Aim of the task: Beginning at the top of the entries below, retype each line exactly until the line containing "Слід приймати вітамінні" has been written out; include no pictures and no later lines.

+++ Listed records

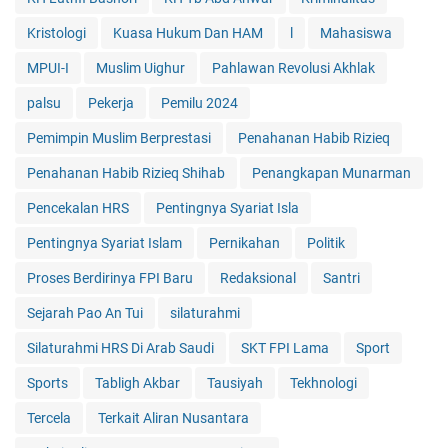
Kristologi
Kuasa Hukum Dan HAM
l
Mahasiswa
MPUI-I
Muslim Uighur
Pahlawan Revolusi Akhlak
palsu
Pekerja
Pemilu 2024
Pemimpin Muslim Berprestasi
Penahanan Habib Rizieq
Penahanan Habib Rizieq Shihab
Penangkapan Munarman
Pencekalan HRS
Pentingnya Syariat Isla
Pentingnya Syariat Islam
Pernikahan
Politik
Proses Berdirinya FPI Baru
Redaksional
Santri
Sejarah Pao An Tui
silaturahmi
Silaturahmi HRS Di Arab Saudi
SKT FPI Lama
Sport
Sports
Tabligh Akbar
Tausiyah
Tekhnologi
Tercela
Terkait Aliran Nusantara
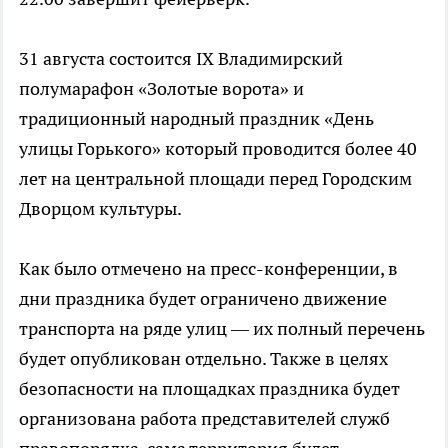
31 августа состоится IX Владимирский
полумарафон «Золотые ворота» и
традиционный народный праздник «День
улицы Горького» который проводится более 40
лет на центральной площади перед Городским
Дворцом культуры.
Как было отмечено на пресс-конференции, в
дни праздника будет ограничено движение
транспорта на ряде улиц — их полный перечень
будет опубликован отдельно. Также в целях
безопасности на площадках праздника будет
организована работа представителей служб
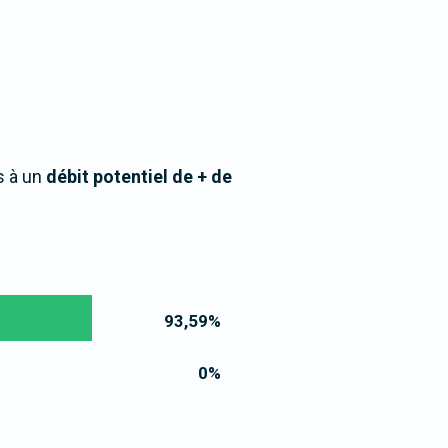
s à un
débit potentiel de + de
93,59
%
0
%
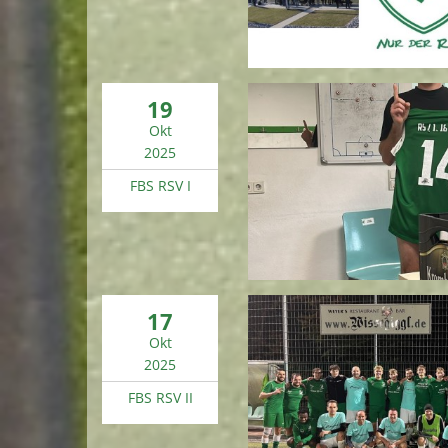
19
Okt
2025
FBS RSV I
17
Okt
2025
FBS RSV II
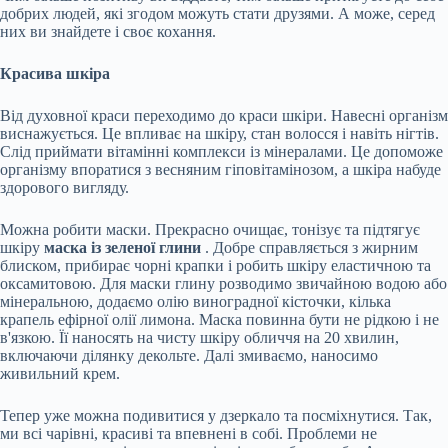
добрих людей, які згодом можуть стати друзями. А може, серед
них ви знайдете і своє кохання.
Красива шкіра
Від духовної краси переходимо до краси шкіри. Навесні організм
виснажується. Це впливає на шкіру, стан волосся і навіть нігтів.
Слід приймати вітамінні комплекси із мінералами. Це допоможе
організму впоратися з весняним гіповітамінозом, а шкіра набуде
здорового вигляду.
Можна робити маски. Прекрасно очищає, тонізує та підтягує
шкіру
маска із зеленої глини
. Добре справляється з жирним
блиском, прибирає чорні крапки і робить шкіру еластичною та
оксамитовою. Для маски глину розводимо звичайною водою або
мінеральною, додаємо олію виноградної кісточки, кілька
крапель ефірної олії лимона. Маска повинна бути не рідкою і не
в'язкою. Її наносять на чисту шкіру обличчя на 20 хвилин,
включаючи ділянку декольте. Далі змиваємо, наносимо
живильний крем.
Тепер уже можна подивитися у дзеркало та посміхнутися. Так,
ми всі чарівні, красиві та впевнені в собі. Проблеми не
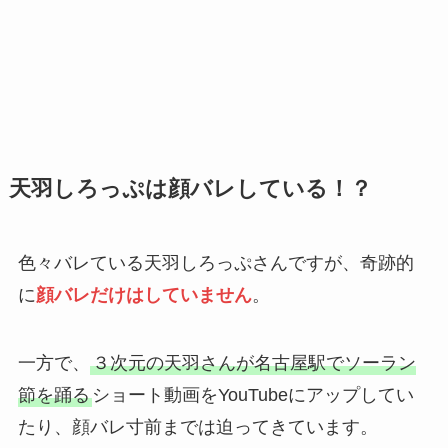
天羽しろっぷは顔バレしている！？
色々バレている天羽しろっぷさんですが、奇跡的
に
顔バレだけはしていません
。
一方で、
３次元の天羽さんが名古屋駅でソーラン
節を踊る
ショート動画をYouTubeにアップしてい
たり、顔バレ寸前までは迫ってきています。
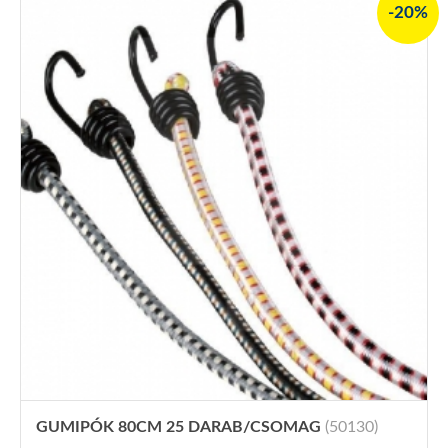
-20%
GUMIPÓK 80CM 25 DARAB/CSOMAG
(50130)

++++++

Answer space:
Kristologi
Kuasa Hukum Dan HAM
l
Mahasiswa
MPUI-I
Muslim Uighur
Pahlawan Revolusi Akhlak
palsu
Pekerja
Pemilu 2024
Pemimpin Muslim Berprestasi
Penahanan Habib Rizieq
Penahanan Habib Rizieq Shihab
Penangkapan Munarman
Pencekalan HRS
Pentingnya Syariat Isla
Pentingnya Syariat Islam
Pernikahan
Politik
Proses Berdirinya FPI Baru
Redaksional
Santri
Sejarah Pao An Tui
silaturahmi
Silaturahmi HRS Di Arab Saudi
SKT FPI Lama
Sport
Sports
Tabligh Akbar
Tausiyah
Tekhnologi
Tercela
Terkait Aliran Nusantara
31 августа состоится IX Владимирский
полумарафон «Золотые ворота» и
традиционный народный праздник «День
улицы Горького» который проводится более 40
лет на центральной площади перед Городским
Дворцом культуры.
Как было отмечено на пресс-конференции, в
дни праздника будет ограничено движение
транспорта на ряде улиц — их полный перечень
будет опубликован отдельно. Также в целях
безопасности на площадках праздника будет
организована работа представителей служб
s à un
débit potentiel de + de
93,59
%
0
%
19
Okt
2025
FBS RSV I
17
Okt
2025
FBS RSV II
добрих людей, які згодом можуть стати друзями. А може, серед
них ви знайдете і своє кохання.
Красива шкіра
Від духовної краси переходимо до краси шкіри. Навесні організм
виснажується. Це впливає на шкіру, стан волосся і навіть нігтів.
Слід приймати вітамінні комплекси із мінералами. Це допоможе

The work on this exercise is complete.